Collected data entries
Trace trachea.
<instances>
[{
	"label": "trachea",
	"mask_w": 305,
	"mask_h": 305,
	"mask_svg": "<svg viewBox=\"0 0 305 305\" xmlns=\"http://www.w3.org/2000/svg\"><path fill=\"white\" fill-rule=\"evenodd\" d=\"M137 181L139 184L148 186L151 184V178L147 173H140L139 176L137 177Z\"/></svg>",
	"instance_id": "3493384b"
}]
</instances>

*WHAT IS BEING ASKED*.
Your answer must be every record above, repeated exactly.

*SOLVED EXERCISE*.
Trace trachea.
<instances>
[{
	"label": "trachea",
	"mask_w": 305,
	"mask_h": 305,
	"mask_svg": "<svg viewBox=\"0 0 305 305\" xmlns=\"http://www.w3.org/2000/svg\"><path fill=\"white\" fill-rule=\"evenodd\" d=\"M137 181L139 184L148 186L151 184V178L147 173H140L139 176L137 177Z\"/></svg>",
	"instance_id": "3493384b"
}]
</instances>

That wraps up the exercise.